Однако и общее положение в искусстве было неясное. Все хотели чего-то нового, но никто не мог сказать – где и что есть истина. Ни лекции, ни дискуссии не выясняли сути дела. Произносились громкие общие слова, неподтвержденные примером, а чаще велась перебранка, и больше всего доставалось молчаливым передвижникам. Их бранили за явные и тайные, настоящие и прошлые прегрешения, за их бессилие и бывшую силу, а главное, за их проповедь, за их народничество, либерализм, консерватизм, реализм и натурализм. Хорошим тоном в критике искусства считалось прежде всего лягнуть передвижничество.
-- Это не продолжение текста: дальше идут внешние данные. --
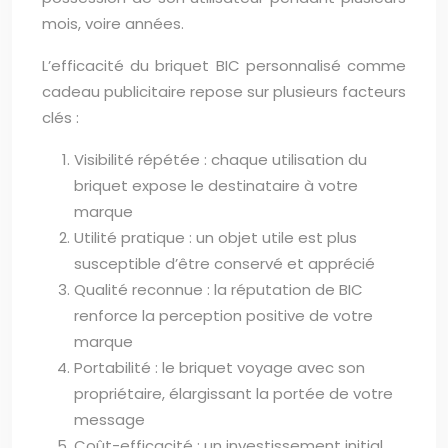
mois, voire années.
L’efficacité du briquet BIC personnalisé comme
cadeau publicitaire repose sur plusieurs facteurs
clés :
Visibilité répétée : chaque utilisation du
briquet expose le destinataire à votre
marque
Utilité pratique : un objet utile est plus
susceptible d’être conservé et apprécié
Qualité reconnue : la réputation de BIC
renforce la perception positive de votre
marque
Portabilité : le briquet voyage avec son
propriétaire, élargissant la portée de votre
message
Coût-efficacité : un investissement initial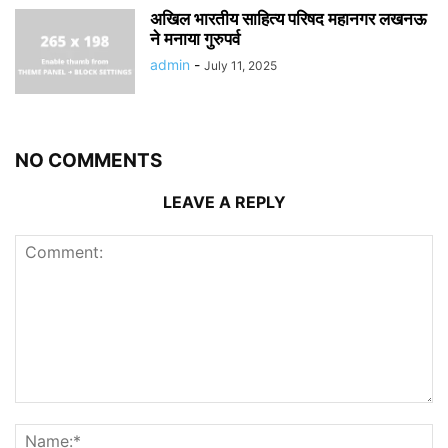
अखिल भारतीय साहित्य परिषद महानगर लखनऊ
ने मनाया गुरुपर्व
admin
-
July 11, 2025
NO COMMENTS
LEAVE A REPLY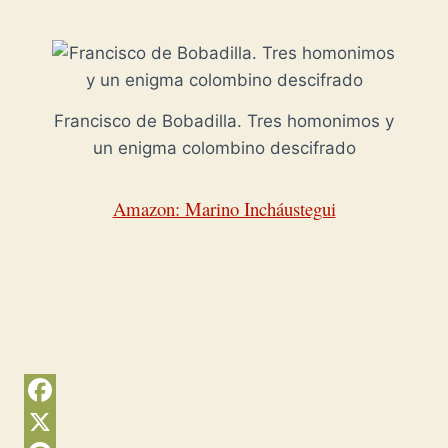
Francisco de Bobadilla. Tres homonimos y
un enigma colombino descifrado
Amazon: Marino Incháustegui
F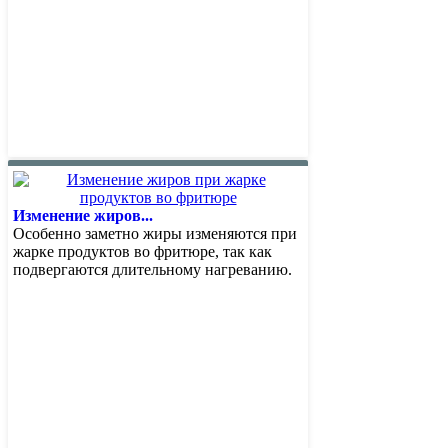
Изменение жиров...
Особенно заметно жиры изменяются при
жарке продуктов во фритюре, так как
подвергаются длительному нагреванию.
Дубовской все это видел и переживал очень остро. Надо было глубоко верить в правоту своих взглядов на искусство, чтобы совершенно не пасть духом и продолжать работать. Дубовской говорил, что мы только из-за шумихи не отличаем настоящего искусства от суррогатов, зачастую и красивых, придет время – все отсеется, отлетит сор, и истинное, искреннее искусство будет восстановлено. Вся беда только в том, что силы художников, исповедующих, по его мнению, настоящее искусство, изнашиваются с годами по естественному закону природы, а новых могучих сил настоящая эпоха не выдвигает.
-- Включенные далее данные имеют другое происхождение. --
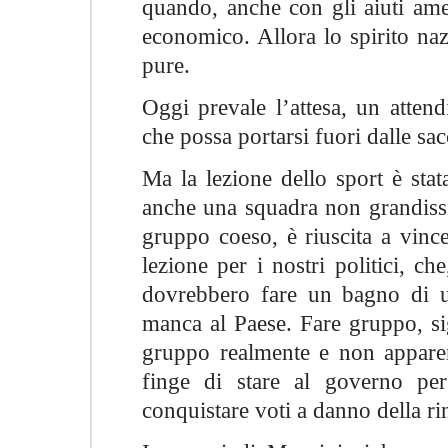
quando, anche con gli aiuti amer
economico. Allora lo spirito nazi
pure.
Oggi prevale l’attesa, un atte
che possa portarsi fuori dalle sac
Ma la lezione dello sport è stata
anche una squadra non grandissi
gruppo coeso, è riuscita a vinc
lezione per i nostri politici, che
dovrebbero fare un bagno di um
manca al Paese. Fare gruppo, sig
gruppo realmente e non appare
finge di stare al governo per
conquistare voti a danno della ri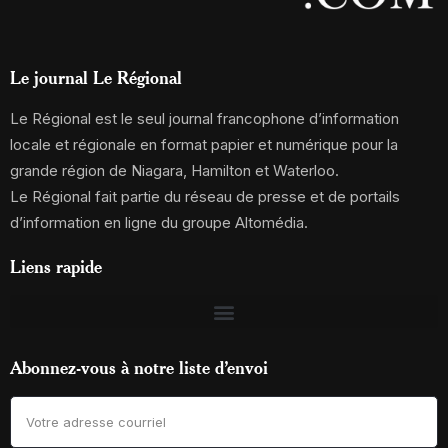
Le journal Le Régional
Le Régional est le seul journal francophone d’information
locale et régionale en format papier et numérique pour la
grande région de Niagara, Hamilton et Waterloo.
Le Régional fait partie du réseau de presse et de portails
d’information en ligne du groupe Altomédia.
Liens rapide
Abonnez-vous à notre liste d’envoi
В наступившие серые дни в искусстве Дубовской искал всего, что питало бы его духовно, отвечало постоянным требованиям его интеллекта. Он стремился заполнить часы, свободные от занятий, всем, что может дать культура.
Сожалея, что не получил большого научного образования, Дубовской всячески старается пополнить этот свой пробел самообразованием и общением с людьми науки. Он не входит в изучение их предмета, но умеет схватить сущность науки и взять из нее то, что ему нужно. Он говорил: «Мы, художники, не можем охватить всех человеческих знаний, даже изучить одну отрасль науки в полном объеме, у нас для этого не хватит ни времени, ни сил, но мы должны понимать сущность всякого явления, чтобы не быть оторванными от жизни, чтобы понимать и уметь передавать эту жизнь. И если не ученость, то всестороннее развитие необходимо для художника, как и самоусовершенствование, выполнение требований морали».
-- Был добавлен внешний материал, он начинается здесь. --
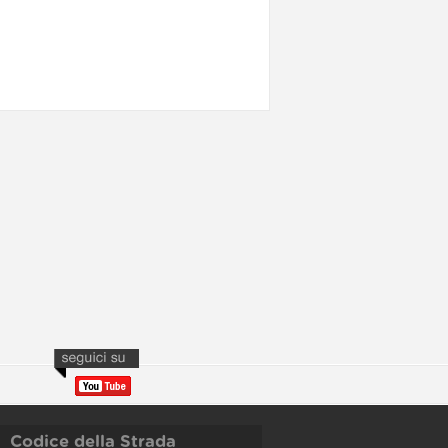
Codice della Strada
Безнравственный человек в его глазах не может быть художником. Он может быть артистом, мастером, но не художником, потому что художник должен не бесцельно передавать мир, но своим творчеством вести общество к высшим идеалам, а этого не может сделать человек, сам не имеющий таких идеалов.
Для укрепления своей позиции, своих взглядов Дубовской ищет помощи у людей науки не только через сочинения, но и в тесном житейском с ними единении.
Для этого он устраивает у себя вечера, на которые приглашает своих товарищей художников, профессоров Академии художеств, лиц, причастных к какому-либо искусству или науке.
Дубовской находил, что все искусства близко родственны между собой и художник должен понимать поэзию, музыку так же, как и пластическое искусство. Он не пропускал ни одного значительного явления во всех областях искусства, читал беллетристику, посещал театры, концерты и метко характеризовал драматические произведения и музыку.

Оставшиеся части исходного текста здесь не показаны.